#### [Records shown]
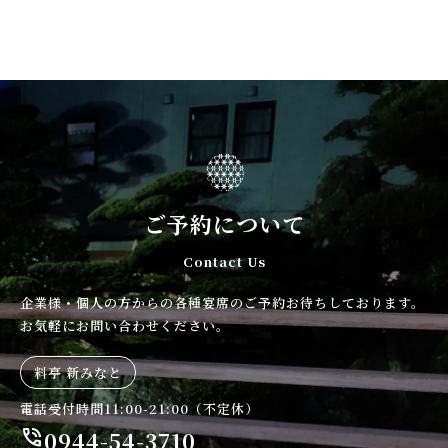
ご予約について
Contact Us
企業様・個人の方からの各種宴席のご予約お待ちしております。
お気軽にお問い合わせください。
料亭 新みなと
電話受付時間11:00-21:00（不定休）
phone_in_talk
0944-54-3710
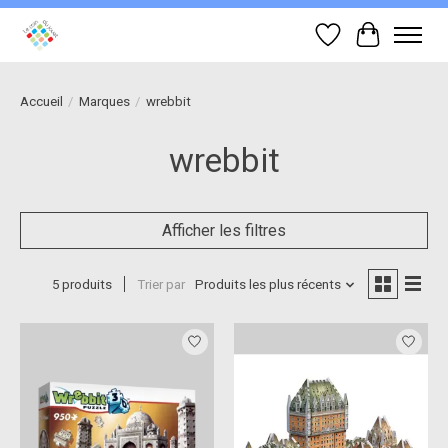
Liste de souhait
Panier
Accueil
/
Marques
/
wrebbit
wrebbit
Afficher les filtres
5 produits
Trier par
Produits les plus récents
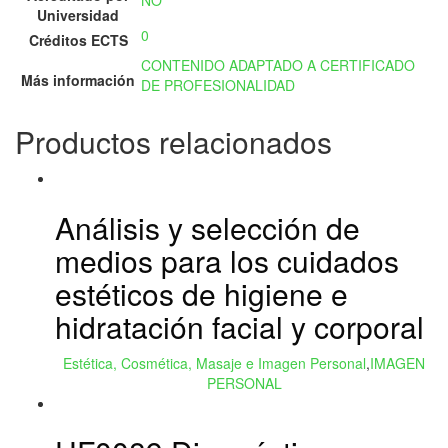
NO
Universidad
0
Créditos ECTS
CONTENIDO ADAPTADO A CERTIFICADO
Más información
DE PROFESIONALIDAD
Productos relacionados
Análisis y selección de
medios para los cuidados
estéticos de higiene e
hidratación facial y corporal
Estética, Cosmética, Masaje e Imagen Personal
,
IMAGEN
PERSONAL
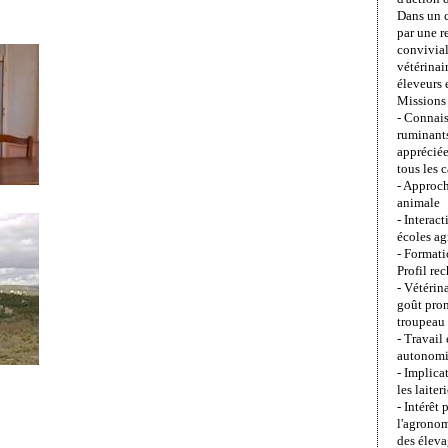
Dans un ca
par une r
convivial
vétérinai
éleveurs e
Missions 
- Connais
ruminants
apprécié
tous les c
- Approch
animale
- Interac
écoles ag
- Formati
Profil re
- Vétérin
goût pron
troupeau 
- Travail
autonom
- Implica
les laiter
- Intérêt 
l'agronom
des éleva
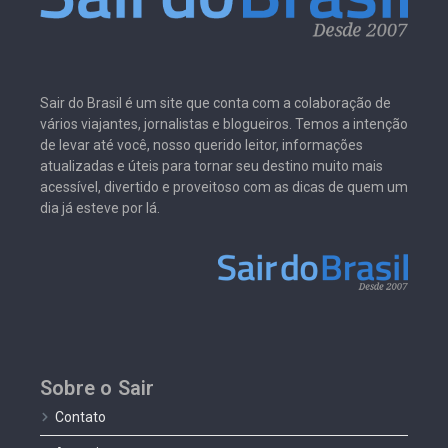
Sair do Brasil é um site que conta com a colaboração de
vários viajantes, jornalistas e blogueiros. Temos a intenção
de levar até você, nosso querido leitor, informações
atualizadas e úteis para tornar seu destino muito mais
acessível, divertido e proveitoso com as dicas de quem um
dia já esteve por lá.
Sobre o Sair
Contato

#### [Task prompt]
Print out the whole of the material word for word, without pictures.

#### [Output]
ご予約について
Contact Us
企業様・個人の方からの各種宴席のご予約お待ちしております。
お気軽にお問い合わせください。
料亭 新みなと
電話受付時間11:00-21:00（不定休）
phone_in_talk
0944-54-3710
Liste de souhait
Panier
Accueil
/
Marques
/
wrebbit
wrebbit
Afficher les filtres
5 produits
Trier par
Produits les plus récents
NO
Universidad
0
Créditos ECTS
CONTENIDO ADAPTADO A CERTIFICADO
Más información
DE PROFESIONALIDAD
Productos relacionados
Análisis y selección de
medios para los cuidados
estéticos de higiene e
hidratación facial y corporal
Estética, Cosmética, Masaje e Imagen Personal
,
IMAGEN
PERSONAL
Dans un ca
par une r
convivial
vétérinai
éleveurs e
Missions 
- Connais
ruminants
apprécié
tous les c
- Approch
animale
- Interac
écoles ag
- Formati
Profil re
- Vétérin
goût pron
troupeau 
- Travail
autonom
- Implica
les laiter
- Intérêt 
l'agronom
des éleva
Sair do Brasil é um site que conta com a colaboração de
vários viajantes, jornalistas e blogueiros. Temos a intenção
de levar até você, nosso querido leitor, informações
atualizadas e úteis para tornar seu destino muito mais
acessível, divertido e proveitoso com as dicas de quem um
dia já esteve por lá.
Sobre o Sair
Contato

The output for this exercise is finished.